La Legione invia 3 Compagnie del 2° REI e il 5° Squadrone del 1° REC.
Mentre le truppe francesi prendono posto dentro la citta e occupano i posti chiave, viene decisa l'evacuazione dei cittadini francesi.
Al Palazzo Presidenziale e alla sede della Radio, i Legionari aprono il fuoco sui ribelli; arrivati ad un negoziato, la città torna alla calma.
L'esercito francese occupa tutti i posti nevralgici della città, le attività economiche, riattivate, riprendono poco alla volta il loro ritmo produttivo, i reparti della Legione ritornano alle loro basi.
Nel dicembre 1996, la capitale della Repubblica Centroafricana è nuovamente in tumulto. Tre etnie principali si disputano il potere, e un nuovo ammutinamento militare esplode.
Le forze francesi reagiscono subito e, dal Ciad, arriva il 2° REP. Malgrado il copri-fuoco la tensione resta alta.
Durante un pattugliamento sulla linea del fuoco, i Legionari vengono assaliti dai ribelli; i parà della Legione reagiscono al fuoco e mettono in fuga i rivoltosi.
Durante una tregua, decretata il 4 gennaio, nel corso di una trattativa, due paracadutisti francesi vengono uccisi dai rivoltosi; i Legionari ricevono l'ordine di occupare tutti i punti nevralgici ed i Palazzi del Governo, facendo uso delle armi.
L'offensiva riesce, e i rivoltosi si arrendono.

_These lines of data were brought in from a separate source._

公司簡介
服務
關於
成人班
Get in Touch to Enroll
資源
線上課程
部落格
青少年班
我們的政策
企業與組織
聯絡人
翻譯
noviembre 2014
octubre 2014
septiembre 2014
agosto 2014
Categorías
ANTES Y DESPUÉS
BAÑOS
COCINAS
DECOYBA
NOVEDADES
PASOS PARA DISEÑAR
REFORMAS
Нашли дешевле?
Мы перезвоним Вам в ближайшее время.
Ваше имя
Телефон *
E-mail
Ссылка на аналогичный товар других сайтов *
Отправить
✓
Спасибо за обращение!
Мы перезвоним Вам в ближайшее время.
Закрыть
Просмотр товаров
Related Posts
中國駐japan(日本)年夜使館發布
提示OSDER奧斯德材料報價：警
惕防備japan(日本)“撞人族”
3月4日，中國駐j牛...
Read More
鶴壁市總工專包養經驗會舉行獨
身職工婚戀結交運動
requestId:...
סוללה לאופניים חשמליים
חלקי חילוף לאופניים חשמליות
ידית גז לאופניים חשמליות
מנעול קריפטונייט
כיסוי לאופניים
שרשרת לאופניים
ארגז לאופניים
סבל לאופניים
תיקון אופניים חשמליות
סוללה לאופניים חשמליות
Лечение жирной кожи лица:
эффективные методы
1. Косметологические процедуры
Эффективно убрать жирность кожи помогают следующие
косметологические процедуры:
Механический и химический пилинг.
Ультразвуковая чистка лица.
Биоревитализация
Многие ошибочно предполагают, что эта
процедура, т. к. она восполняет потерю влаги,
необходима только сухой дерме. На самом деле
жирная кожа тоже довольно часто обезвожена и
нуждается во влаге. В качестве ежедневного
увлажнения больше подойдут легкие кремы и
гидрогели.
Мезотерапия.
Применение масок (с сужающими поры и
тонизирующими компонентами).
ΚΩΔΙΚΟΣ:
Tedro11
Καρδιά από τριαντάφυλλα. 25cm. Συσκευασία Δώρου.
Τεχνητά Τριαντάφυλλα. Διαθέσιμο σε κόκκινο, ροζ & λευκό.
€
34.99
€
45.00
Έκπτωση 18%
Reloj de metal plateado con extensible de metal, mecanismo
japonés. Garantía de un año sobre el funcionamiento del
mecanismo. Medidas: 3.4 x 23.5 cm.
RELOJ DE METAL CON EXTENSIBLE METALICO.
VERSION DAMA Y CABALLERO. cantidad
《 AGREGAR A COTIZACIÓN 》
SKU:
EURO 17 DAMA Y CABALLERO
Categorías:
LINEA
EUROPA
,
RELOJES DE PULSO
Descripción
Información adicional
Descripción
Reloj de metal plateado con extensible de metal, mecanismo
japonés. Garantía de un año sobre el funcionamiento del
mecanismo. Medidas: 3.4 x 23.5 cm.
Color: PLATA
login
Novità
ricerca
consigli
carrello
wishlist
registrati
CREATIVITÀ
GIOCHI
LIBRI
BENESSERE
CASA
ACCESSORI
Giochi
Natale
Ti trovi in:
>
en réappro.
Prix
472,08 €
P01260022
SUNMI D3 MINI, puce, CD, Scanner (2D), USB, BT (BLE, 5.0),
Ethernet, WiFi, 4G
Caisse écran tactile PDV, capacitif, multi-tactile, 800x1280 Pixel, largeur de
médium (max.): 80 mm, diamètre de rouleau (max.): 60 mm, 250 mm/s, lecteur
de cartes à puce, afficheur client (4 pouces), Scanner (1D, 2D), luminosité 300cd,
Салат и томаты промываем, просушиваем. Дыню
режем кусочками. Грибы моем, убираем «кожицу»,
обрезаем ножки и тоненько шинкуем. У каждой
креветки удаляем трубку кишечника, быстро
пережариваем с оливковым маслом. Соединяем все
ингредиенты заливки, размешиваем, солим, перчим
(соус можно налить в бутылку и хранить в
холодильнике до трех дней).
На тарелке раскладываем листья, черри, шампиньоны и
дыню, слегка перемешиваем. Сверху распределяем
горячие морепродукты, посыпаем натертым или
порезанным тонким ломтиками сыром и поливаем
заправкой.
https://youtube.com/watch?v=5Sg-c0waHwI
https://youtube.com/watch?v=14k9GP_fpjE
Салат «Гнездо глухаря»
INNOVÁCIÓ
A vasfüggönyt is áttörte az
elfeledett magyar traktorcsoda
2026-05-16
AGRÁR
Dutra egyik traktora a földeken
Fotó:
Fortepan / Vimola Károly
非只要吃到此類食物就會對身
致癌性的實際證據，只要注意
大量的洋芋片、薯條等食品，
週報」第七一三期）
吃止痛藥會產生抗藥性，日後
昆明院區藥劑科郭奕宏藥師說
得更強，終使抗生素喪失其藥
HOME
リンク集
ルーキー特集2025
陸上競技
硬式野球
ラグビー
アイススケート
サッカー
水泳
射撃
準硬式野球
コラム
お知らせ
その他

L'indomani l'offensiva riprende, e tutti i punti di resistenza vengono neutralizzati.
La sicurezza della popolazione viene restaurata: la missione del 2° REP è compiuta.
Congo
Nel maggio 1997, al fianco delle truppe alleate (americani, inglesi, belgi e portoghesi) la Francia dà il via all'operazione "Pellican".
1250 soldati francesi, tra cui i Legionari del 2° REP, 2° REI e 1° REC intervengono in questo dispositivo.
In un primo tempo, l'operazione consiste nell'evacuare i connazionali da Kinshasa verso Brazzaville, poi a sostenere e difendere le organizzazioni umanitarie che portano soccorso alle migliaia di rifugiati, per la maggioranza ruandesi.
Dal 5 al 7 giugno la violenza esplode nella capitale; tre milizie si fronteggiano e danno inizio a dei massacri, saccheggi e violenze inaudite. Gli europei sono ostaggio di queste milizie e spesso vittime di saccheggi e violenze:
La sera del 7 giugno, dopo gli angosciati appelli della popolazione europea, il Comando francese decide l'intervento armato e dà inizio all'operazione "Pellican 2".
L'esercito francese impegna le sue truppe, e principalmente il 2° REP. Quest'ultimo, in pieno centro della città, cade in un'imboscata tesa dalle milizie congolesi.
La battaglia esplode, i Legionari rispondono al fuoco e riescono a mettere a tacere il punto di resistenza. In quest'azione il 2° REP lamenta un morto e otto feriti, di cui due gravissimi.
L'indomani la battaglia si sposta all'aeroporto, dove sono ammassati la maggioranza dei civili europei. Sotto il fuoco nemico i Legionari iniziano le operazioni di evacuazione dei civili.
Il 15 giugno termina l'operazione "Pellican 2", il 2° REP ha liberato più di 2.500 connazionali e fatto evacuare più di 3.600 persone dall'aeroporto.
Per questa operazione il 2° REP avrà l'onore di essere l'ultima unità a lasciare il Congo, ma la soddisfazione più grande è stata il ricevimento di migliaia di lettere, di elogi e di ringraziamenti ,scritte dagli scampati.